While the short-term insurance market shrank in real terms last year - a worrying statistic, according to Gerdus Dixon, national insurance industry leader at KPMG - the high number of industrial property claims and a motor risk category which remains under pressure accounted for lower profitability in the sector.
The total reported underwriting profit of R1.1bn was about 35% lower than in 2007.
Dixon reckons losses related to industrial property risks are partly because, during the growth period between 2005 and 2007, when corporate players and insurers focused on the marketing of products and services to generate turnover, they neglected risk management.
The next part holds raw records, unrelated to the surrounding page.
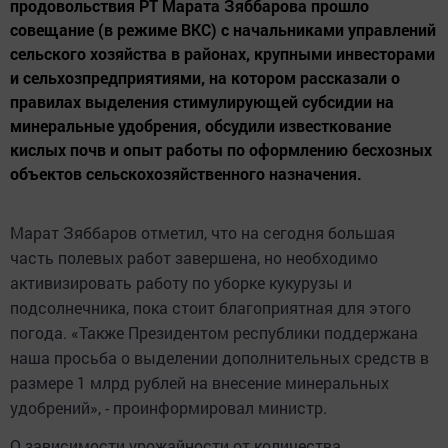
продовольствия РТ Марата Зяббарова прошло
совещание (в режиме ВКС) с начальниками управлений
сельского хозяйства в районах, крупными инвесторами
и сельхозпредприятиями, на котором рассказали о
правилах выделения стимулирующей субсидии на
минеральные удобрения, обсудили известкование
кислых почв и опыт работы по оформлению бесхозных
объектов сельскохозяйственного назначения.
Марат Зяббаров отметил, что на сегодня большая
часть полевых работ завершена, но необходимо
активизировать работу по уборке кукурузы и
подсолнечника, пока стоит благоприятная для этого
погода. «Также Президентом республики поддержана
наша просьба о выделении дополнительных средств в
размере 1 млрд рублей на внесение минеральных
удобрений», - проинформировал министр.
О зависимости урожайности от количества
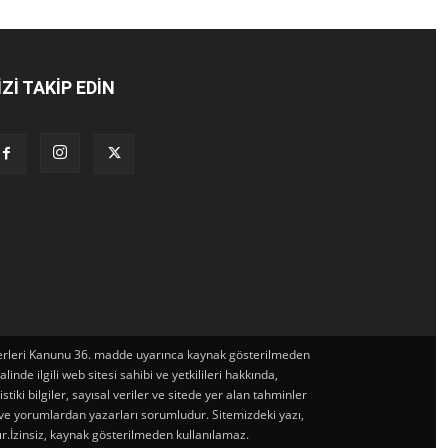
İZİ TAKİP EDİN
t Eserleri Kanunu 36. madde uyarınca kaynak gösterilmeden
de ilgili web sitesi sahibi ve yetkilileri hakkında,
iki bilgiler, sayısal veriler ve sitede yer alan tahminler
 ve yorumlardan yazarları sorumludur. Sitemizdeki yazı,
ır.İzinsiz, kaynak gösterilmeden kullanılamaz.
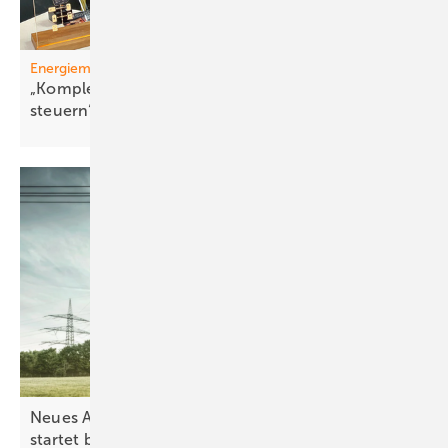
Energiemanager
„Ko mplexe Sy steme kann man durchaus einfach
steuern“
Neues Auswahlverfahren für Großbatteriespeicher
startet
bald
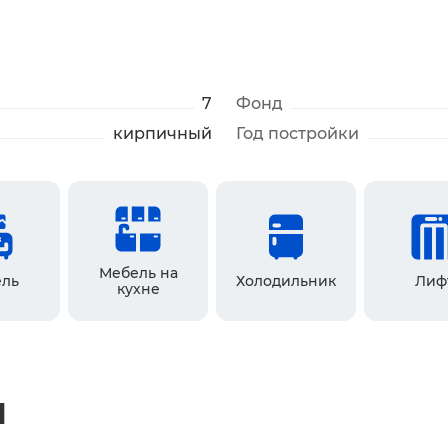
7
Фонд
кирпичный
Год постройки
Мебель на
ль
Холодильник
Лиф
кухне
ы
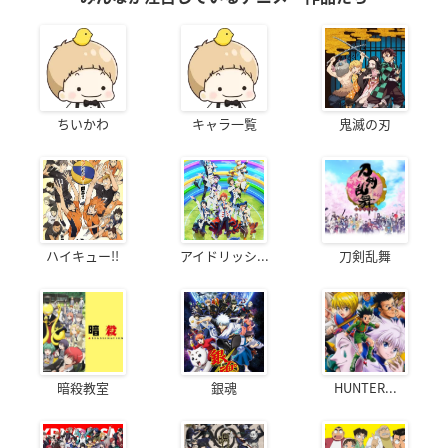
ちいかわ
キャラ一覧
鬼滅の刃
ハイキュー!!
アイドリッシ...
刀剣乱舞
暗殺教室
銀魂
HUNTER...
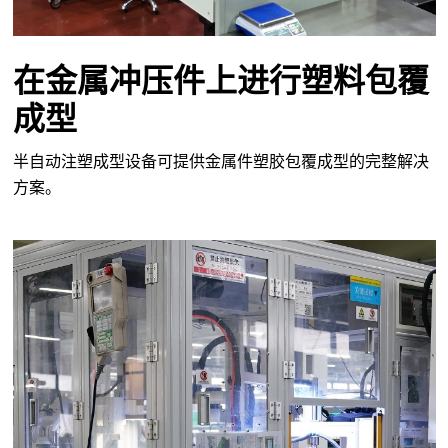
在金属冲压件上进行塑料包覆
成型
半自动注塑成型设备可提供金属件塑胶包覆成型的完整解决
方案。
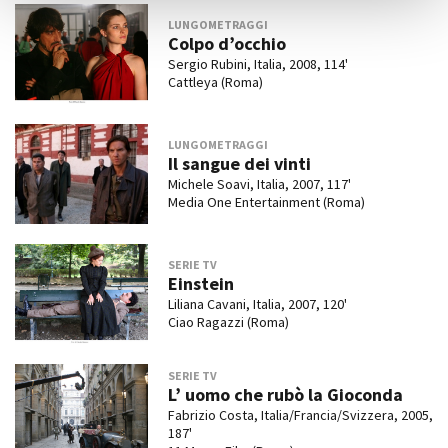
LUNGOMETRAGGI
Colpo d’occhio
Sergio Rubini, Italia, 2008, 114'
Cattleya (Roma)
LUNGOMETRAGGI
Il sangue dei vinti
Michele Soavi, Italia, 2007, 117'
Media One Entertainment (Roma)
SERIE TV
Einstein
Liliana Cavani, Italia, 2007, 120'
Ciao Ragazzi (Roma)
SERIE TV
L’ uomo che rubò la Gioconda
Fabrizio Costa, Italia/Francia/Svizzera, 2005,
187'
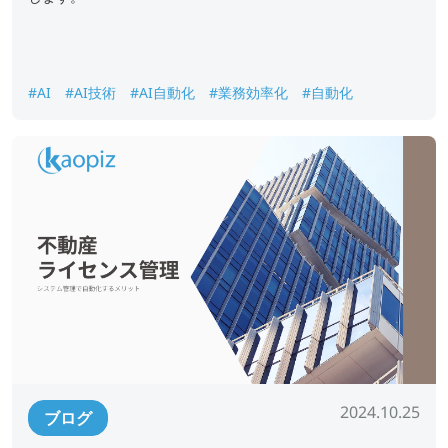
#AI
#AI技術
#AI自動化
#業務効率化
#自動化
2024.10.25
ブログ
The latter has accounted for large losses in the past two years.
He blamed the conditions of South African roads, inexperienced drivers and expensive vehicle parts for the poor performance of the motor insurance division.
The long-term insurance industry has also experienced challenging times.
Other than that the number of lapsing policies was considerably higher, the consolidated net loss on investments by insurers participating in the survey was R10.8bn.
Realised and unrealised investment losses reached R72.4bn, compared with 2007's profit of R87.9bn.
Steve Meintjes, head of research at Imara SP Reid, says investments could perform better this year, but mainly because things can't get worse.
He says the five biggest life assurers' combined cash outflow of R28.1bn is significantly more than the R7.4bn outflow in 2007. This outflow will remain high this year and improve only in 2010.
KPMG's statement also reads: "For an industry with ambitious growth targets negative cash flow is not good news."
Although it is unlikely that trading conditions will improve this year, many insurers will shift their focus.
"The insurance industry is innovative and has a strong record of trading through the cycles. There is no doubt that the industry will do so again and emerge stronger," Dixon believes.
Meintjes agrees that conditions may improve next year, but believes that a history of innovation will ensure survival.
In the case of short-term insurance, which is much more cyclical in nature, the adverse conditions may get rid of the new players and those that survive again expect healthier premiums.